■ Assignment: Keep only the lines that hold the string "Nusantara", filtering out the rest of the entries below.

■ Raw data:
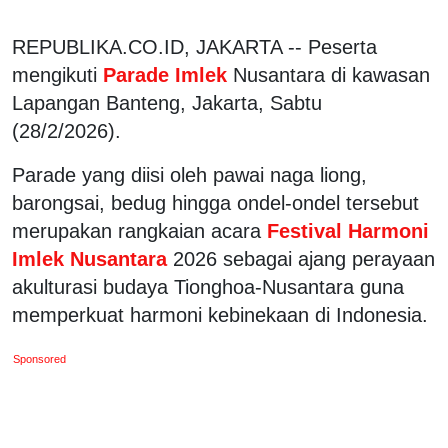
REPUBLIKA.CO.ID, JAKARTA -- Peserta
mengikuti
Parade
Imlek
Nusantara di kawasan
Lapangan Banteng, Jakarta, Sabtu
(28/2/2026).
Parade yang diisi oleh pawai naga liong,
barongsai, bedug hingga ondel-ondel tersebut
merupakan rangkaian acara
Festival Harmoni
Imlek Nusantara
2026 sebagai ajang perayaan
akulturasi budaya Tionghoa-Nusantara guna
memperkuat harmoni kebinekaan di Indonesia.
Sponsored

■ Answer box:
Nusantara di kawasan
Imlek Nusantara
akulturasi budaya Tionghoa-Nusantara guna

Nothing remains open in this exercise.